“Have you no sense of decency, sir, at long last? Have you left no sense of decency?” Joseph N. Welch, 1954

Welch-to-McCarthy_Have-you-no-sense-of-decency

“I think I never really gauged your cruelty, or your recklessness… If it were in my power to forgive you for your reckless cruelty, I would do so. I like to think I’m a gentle man, but your forgiveness will have to come from someone other than me. You’ve done enough. Have you no sense of decency, sir, at long last? Have you left no sense of decency?”

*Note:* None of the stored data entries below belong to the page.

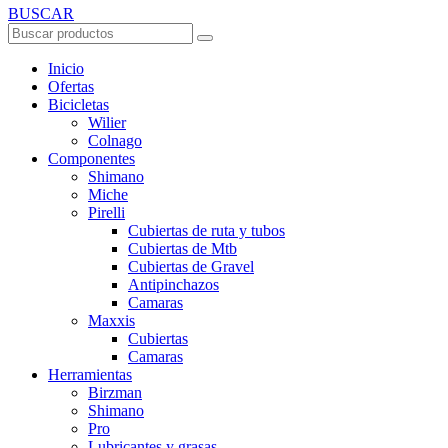
BUSCAR
Inicio
Ofertas
Bicicletas
Wilier
Colnago
Componentes
Shimano
Miche
Pirelli
Cubiertas de ruta y tubos
Cubiertas de Mtb
Cubiertas de Gravel
Antipinchazos
Camaras
Maxxis
Cubiertas
Camaras
Herramientas
Birzman
Shimano
Pro
Lubricantes y grasas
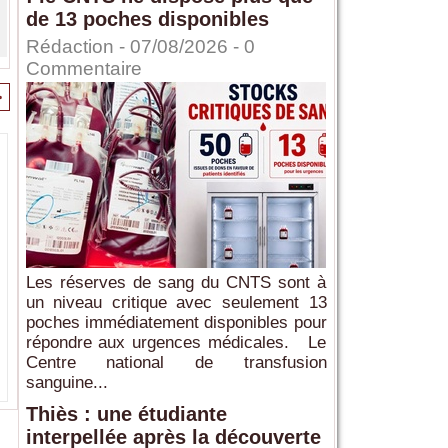
de 13 poches disponibles
Rédaction
- 07/08/2026 -
0
Commentaire
>
Les réserves de sang du CNTS sont à
un niveau critique avec seulement 13
poches immédiatement disponibles pour
répondre aux urgences médicales. Le
Centre national de transfusion
sanguine...
Thiès : une étudiante
interpellée après la découverte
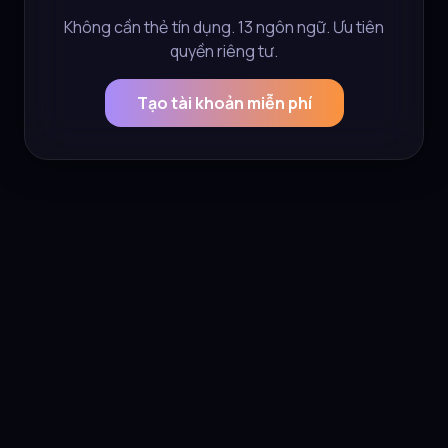
Không cần thẻ tín dụng. 13 ngôn ngữ. Ưu tiên
quyền riêng tư.
Tạo tài khoản miễn phí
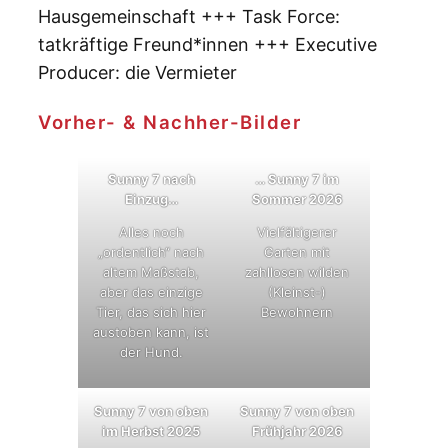
Hausgemeinschaft +++ Task Force:
tatkräftige Freund*innen +++ Executive
Producer: die Vermieter
Vorher- & Nachher-Bilder
Sunny 7 nach
… Sunny 7 im
Einzug…
Sommer 2026
Alles noch
Vielfältigerer
„ordentlich“ nach
Garten mit
altem Maßstab,
zahllosen wilden
aber das einzige
(Kleinst-)
Tier, das sich hier
Bewohnern
austoben kann, ist
der Hund.
Sunny 7 von oben
Sunny 7 von oben
im Herbst 2025
Frühjahr 2026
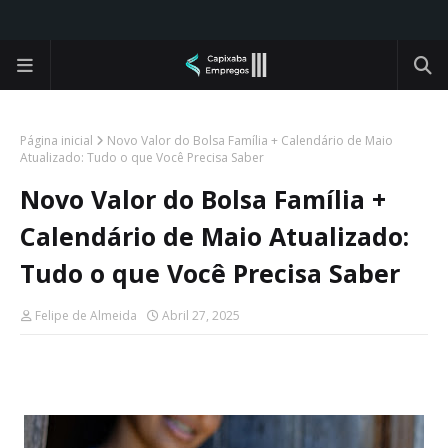
Página inicial
Novo Valor do Bolsa Família + Calendário de Maio
Atualizado: Tudo o que Você Precisa Saber
Novo Valor do Bolsa Família +
Calendário de Maio Atualizado:
Tudo o que Você Precisa Saber
Felipe de Almeida
Abril 27, 2025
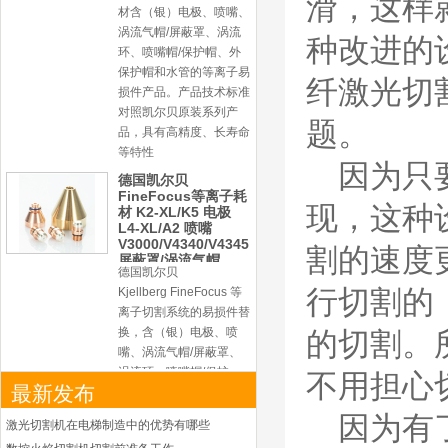
滑，这样
Kjellberg FineFocus 等
离子切割系统的易损件替
种改进的
换，含（银）电极、喷
嘴、涡流气帽/屏蔽罩、
纤激光切
涡流环、喷嘴帽/保护
帽、外保护帽和水管的等
题。
离子易损件产品。产品技
术标准对照凯尔贝原装
因为只
德国凯尔贝
HiFocusYN 等离子
现，这种
耗材
G015Y/G092Y/G034
Y 电极
割的速度
G2012YN/G2326YN/
本系列产品适用于德国凯
G2330YN/G2331YN
喷嘴
尔贝Kjellberg激光等离子
行切割的
电源HiFocusYN 等离子
切割系统的易损件替换，
的切割。
含（银）电极、喷嘴、涡
流气帽/屏蔽罩、涡流
不用担心
最新发布
环、喷嘴帽/保护帽、外
保护帽和水管的等离子易
因为有
激光切割机在电梯制造中的优势有哪些
损件产品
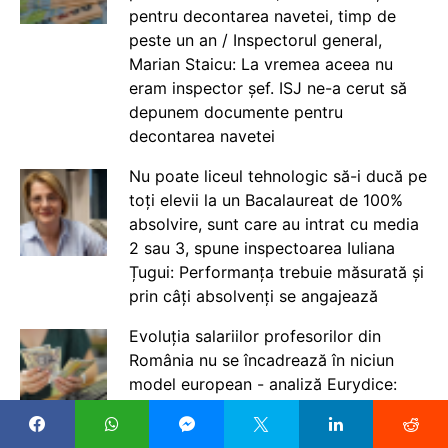
pentru decontarea navetei, timp de
peste un an / Inspectorul general,
Marian Staicu: La vremea aceea nu
eram inspector șef. ISJ ne-a cerut să
depunem documente pentru
decontarea navetei
Nu poate liceul tehnologic să-i ducă pe
toți elevii la un Bacalaureat de 100%
absolvire, sunt care au intrat cu media
2 sau 3, spune inspectoarea Iuliana
Țugui: Performanța trebuie măsurată și
prin câți absolvenți se angajează
Evoluția salariilor profesorilor din
România nu se încadrează în niciun
model european - analiză Eurydice:
salariul crește doar 25 de ani în timpul
carierei, dar procesul e între statele cu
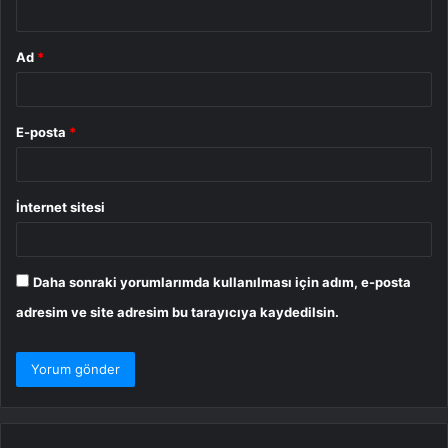
*
Ad
*
E-posta
*
İnternet sitesi
Daha sonraki yorumlarımda kullanılması için adım, e-posta
adresim ve site adresim bu tarayıcıya kaydedilsin.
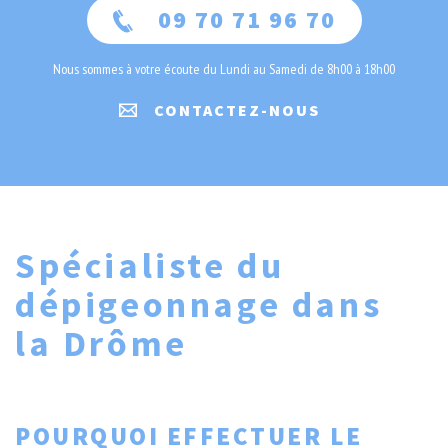
09 70 71 96 70
Nous sommes à votre écoute du Lundi au Samedi de 8h00 à 18h00
CONTACTEZ-NOUS
Spécialiste du
dépigeonnage dans
la Drôme
POURQUOI EFFECTUER LE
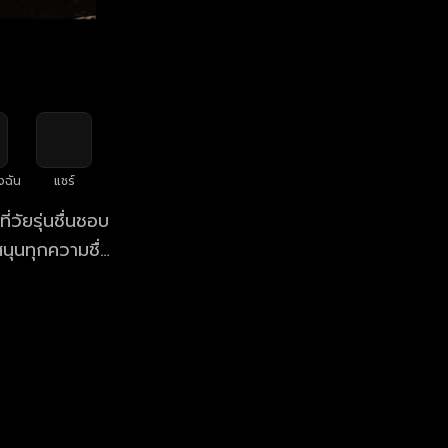
งฉัน
แชร์
วัยรุ่นชื่นชอบ
 แนวเพลงไหน
่คุณคุ้นเคย แต่
เรา! จัดเต็ม 2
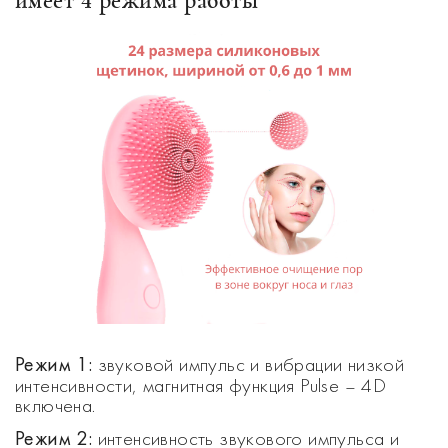
имеет 4 режима работы
Режим 1:
звуковой импульс и вибрации низкой
интенсивности, магнитная функция Pulse – 4D
включена.
Режим 2:
интенсивность звукового импульса и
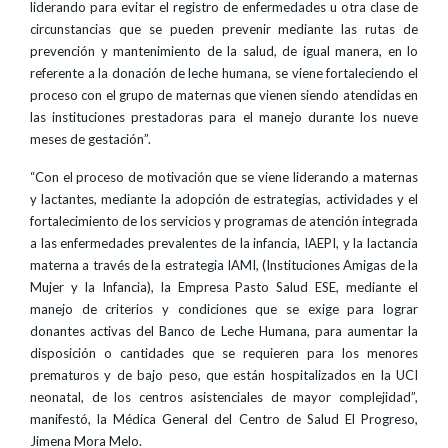
liderando para evitar el registro de enfermedades u otra clase de
circunstancias que se pueden prevenir mediante las rutas de
prevención y mantenimiento de la salud, de igual manera, en lo
referente a la donación de leche humana, se viene fortaleciendo el
proceso con el grupo de maternas que vienen siendo atendidas en
las instituciones prestadoras para el manejo durante los nueve
meses de gestación”.
“Con el proceso de motivación que se viene liderando a maternas
y lactantes, mediante la adopción de estrategias, actividades y el
fortalecimiento de los servicios y programas de atención integrada
a las enfermedades prevalentes de la infancia, IAEPI, y la lactancia
materna a través de la estrategia IAMI, (Instituciones Amigas de la
Mujer y la Infancia), la Empresa Pasto Salud ESE, mediante el
manejo de criterios y condiciones que se exige para lograr
donantes activas del Banco de Leche Humana, para aumentar la
disposición o cantidades que se requieren para los menores
prematuros y de bajo peso, que están hospitalizados en la UCI
neonatal, de los centros asistenciales de mayor complejidad”,
manifestó, la Médica General del Centro de Salud El Progreso,
Jimena Mora Melo.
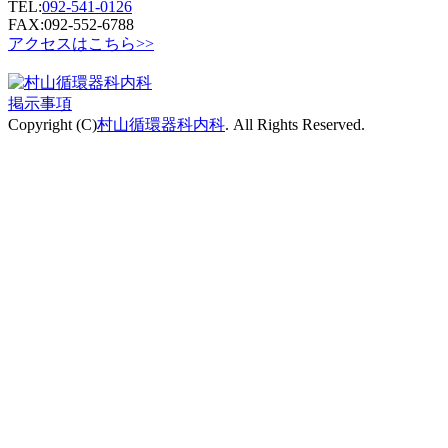
TEL:
092-541-0126
FAX:092-552-6788
アクセスはこちら>>
掲示事項
Copyright (C)
村山循環器科内科
. All Rights Reserved.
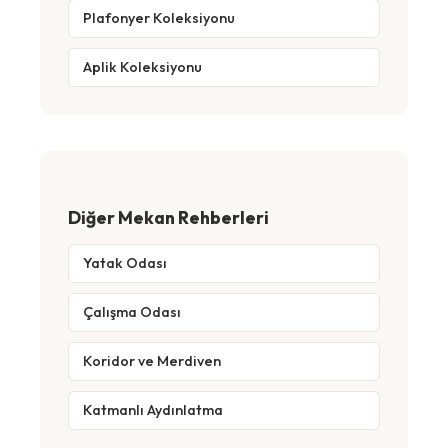
Plafonyer Koleksiyonu
Aplik Koleksiyonu
Diğer Mekan Rehberleri
Yatak Odası
Çalışma Odası
Koridor ve Merdiven
Katmanlı Aydınlatma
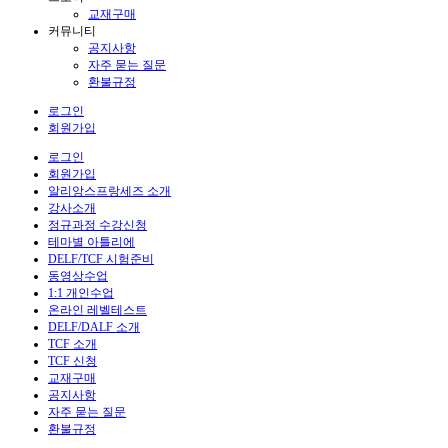
교재구매
커뮤니티
공지사항
자주 묻는 질문
환불규정
로그인
회원가입
로그인
회원가입
알리앙스프랑세즈 소개
강사소개
정규과정 수강신청
테마별 아틀리에
DELF/TCF 시험준비
동영상수업
1:1 개인수업
온라인 레벨테스트
DELF/DALF 소개
TCF 소개
TCF 신청
교재구매
공지사항
자주 묻는 질문
환불규정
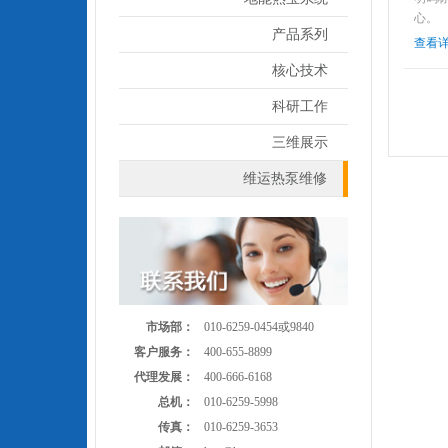
心。
产品系列
查看
核心技术
科研工作
三维展示
维运热泵维修
市场部：
010-6259-0454或9840
客户服务：
400-655-8899
代理发展：
400-666-6168
总机：
010-6259-5998
传真：
010-6259-3653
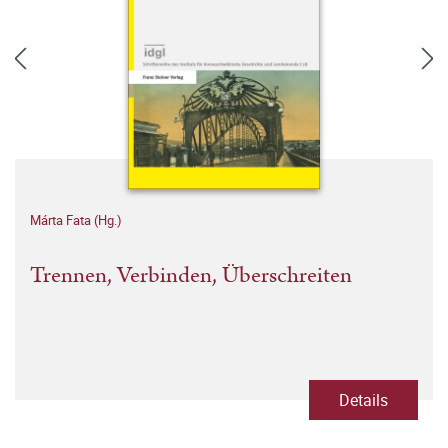
Márta Fata (Hg.)
Trennen, Verbinden, Überschreiten
Details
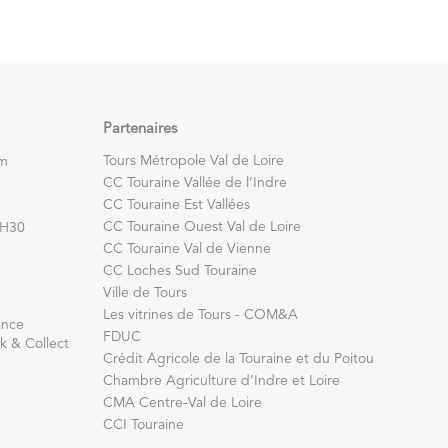
Partenaires
Tours Métropole Val de Loire
om
CC Touraine Vallée de l’Indre
CC Touraine Est Vallées
CC Touraine Ouest Val de Loire
7H30
CC Touraine Val de Vienne
CC Loches Sud Touraine
Ville de Tours
Les vitrines de Tours - COM&A
ance
FDUC
k & Collect
Crédit Agricole de la Touraine et du Poitou
Chambre Agriculture d’Indre et Loire
CMA Centre-Val de Loire
CCI Touraine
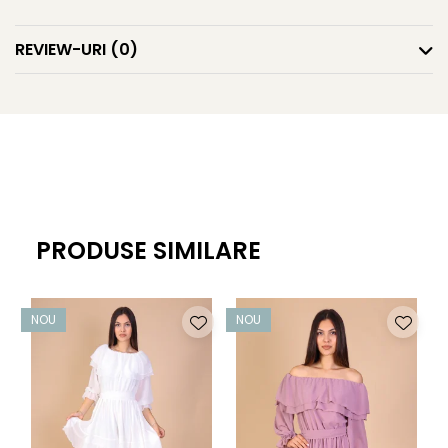
REVIEW-URI
(0)
PRODUSE SIMILARE
NOU
NOU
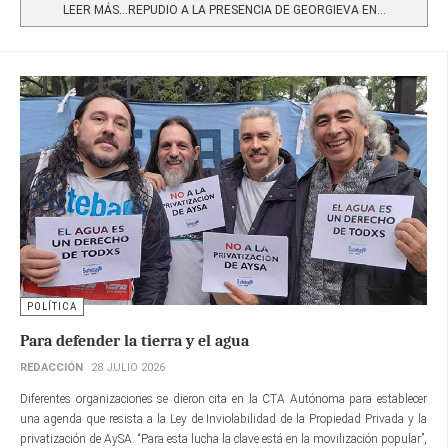
LEER MÁS…REPUDIO A LA PRESENCIA DE GEORGIEVA EN...
POLÍTICA
Para defender la tierra y el agua
REDACCIÓN
28 JULIO 2026
Diferentes organizaciones se dieron cita en la CTA Autónoma para establecer
una agenda que resista a la Ley de Inviolabilidad de la Propiedad Privada y la
privatización de AySA. “Para esta lucha la clave está en la movilización popular”,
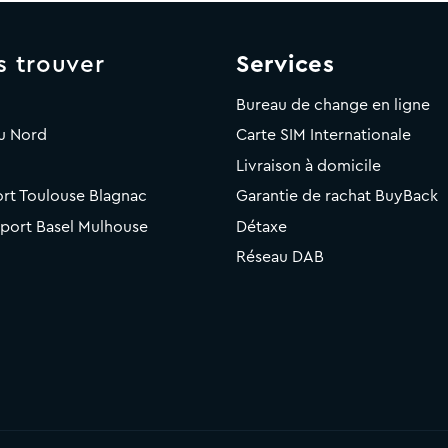
s trouver
Services
Bureau de change en ligne
u Nord
Carte SIM Internationale
Livraison à domicile
rt Toulouse Blagnac
Garantie de rachat BuyBack
rport Basel Mulhouse
Détaxe
Réseau DAB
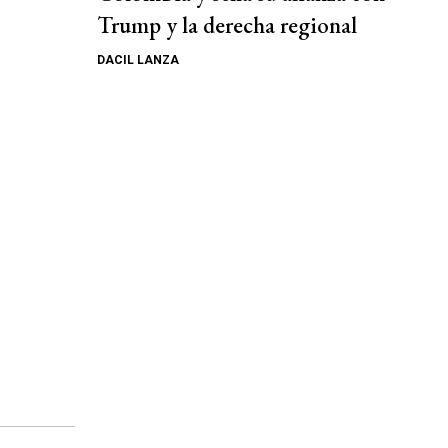
Trump y la derecha regional
DACIL LANZA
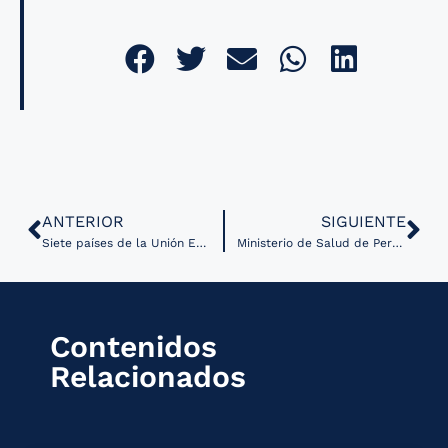
ANTERIOR
SIGUIENTE
Siete países de la Unión Europea ya han comenzado a usar el Certificado Digital COVID
Ministerio de Salud de Perú ofrece diplomado en Gestión de la Telemedicina al personal de Salud
Contenidos
Relacionados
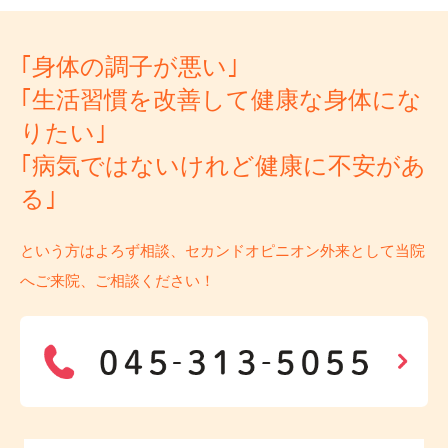
｢身体の調子が悪い｣
｢生活習慣を改善して健康な身体にな
りたい｣
｢病気ではないけれど健康に不安があ
る｣
という方はよろず相談、セカンドオピニオン外来として当院
へご来院、ご相談ください！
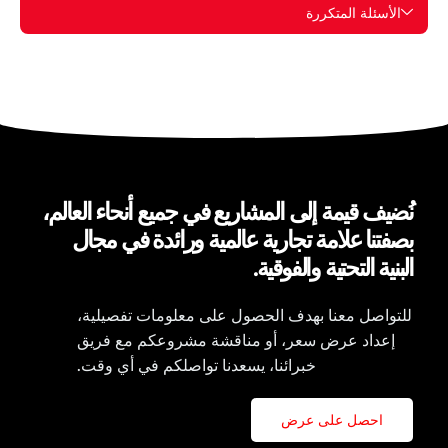
الأسئلة المتكررة
نُضيف قيمة إلى المشاريع في جميع أنحاء العالم،
بصفتنا علامة تجارية عالمية ورائدة في مجال
البنية التحتية والفوقية.
للتواصل معنا بهدف الحصول على معلومات تفصيلية،
إعداد عرض سعر، أو مناقشة مشروعكم مع فريق
خبرائنا، يسعدنا تواصلكم في أي وقت.
احصل على عرض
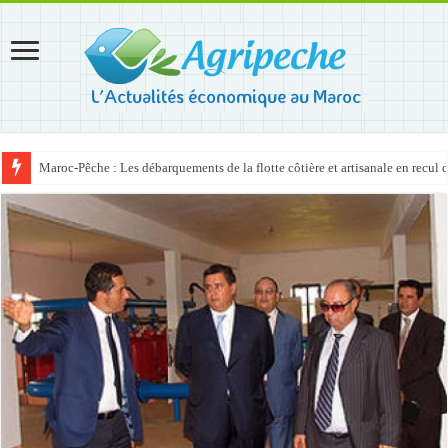
Maroc-Pêche : Les débarquements de la flotte côtière et artisanale en recul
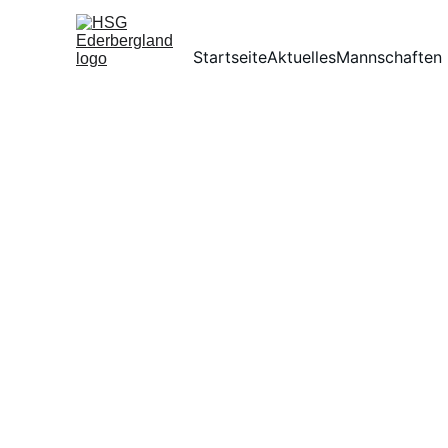
Startseite
Aktuelles
Mannschaften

Joseph N. Welch, chief counsel for the United States Army, 6/9/1954

This was the Boston lawyer who was instrumental in breaking Joseph McCarthy. Some years later he took a role in Otto Preminger’s Anatomy of a Murder saying, “it looked like that was the only way I’d ever get to be a judge.”

Bosley Crowther said of his performance in a review from The New York Times:

On the bench as the judge, Joseph N. Welch of Boston, the lawyer who distinguished himself in the Army-McCarthy hearings, does an unbelievably professional job. He is delightful and ever so convincing. Mr. Preminger scored a coup in getting him.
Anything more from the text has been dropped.